The big question, of course, is: Why two days? Well, this apparently has to do with the method of deciding when the new year takes place and the time it used to take to notify everyone: The Jewish calendar, like the Islamic calendar, is essentially lunar (although the Jewish calendar has leap years that put it back in sync with the solar year when it gets too far out, unlike the Islamic calendar, which is purely lunar). Being a lunar calendar means that the timing of major events – holy days and even the beginnings of months – is decided based on when the new moon is ‘spotted’; the New Year is not automatically on a certain date every year, but rather, it depends on when the moon is spotted.
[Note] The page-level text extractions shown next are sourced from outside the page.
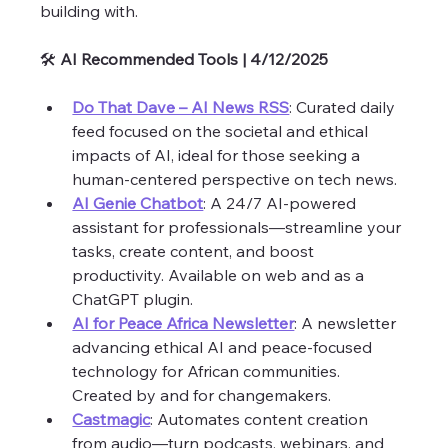
building with. 
🛠️ 
AI Recommended Tools | 4/12/2025 
Do That Dave – AI News RSS
: Curated daily 
feed focused on the societal and ethical 
impacts of AI, ideal for those seeking a 
human-centered perspective on tech news.
AI Genie Chatbot
: A 24/7 AI-powered 
assistant for professionals—streamline your 
tasks, create content, and boost 
productivity. Available on web and as a 
ChatGPT plugin.
AI for Peace Africa Newsletter
: A newsletter 
advancing ethical AI and peace-focused 
technology for African communities. 
Created by and for changemakers.
Castmagic
: Automates content creation 
from audio—turn podcasts, webinars, and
In the case of Jewish events, the timing would be determined at the Temple in Jerusalem and then the news sent out throughout the country. In a time before the advent of telegraph, telephone, radio, television and then Internet, once the date of the holy day was determined, it might take some time for far-away communities to be informed, by runner, that the festival had begun. This could only have become further complicated with the Diaspora in the early years A.D. Thus, the Jews came up with the novel method of having a two-day celebration – thereby ensuring that communities that only heard the good news shortly before the end of the day, or even on the next, would still be able to celebrate the holy day in accordance with Jewish law. This was apparently the case for other holy days, but only with Rosh HaShanah has it stuck.
ONE OTHER INTERESTING point of note is that it appears that the beginning of the Jewish year may have been different earlier in history. For example, whilst Rosh HaShanah is celebrated at the beginning of the month of Tishri, the first month of the Jewish calendar (seems logical, no?), Leviticus 23.5 states that the spring festival of Pesach (Passover) is celebrated in the first month (it is celebrated in Nissan, now the seventh month), implying that the calendar may once have begun with Nissan. It is also interesting that the extra month of Adar II, which is inserted in leap years, comes just before Nissan, possibly at once time the end of the year, rather than being in the middle, as it is now…and the Rabbis apparently discussed all this in the Talmud without resolving the issue entirely…although Passover is considered to be the beginning of the year for festivals. All very intriguing!
IN ANY CASE, returning to the present day, Rosh HaShanah is notable to the non-Jew principally by the fact the streets are empty and everything is closed; we had been thinking of visiting Nazareth today (a Christian town and therefore one we hoped would be open on this Jewish very holy day). Alas! There were no sheruts to be had (we didn’t book one in advance like some others, nor had we hired a car) and so we instead spent a leisurely day in sunny Nahariyyah, up the coast from Acre, from where we could see Rosh HaNiqra, the attractive headland which marks the border with Lebanon.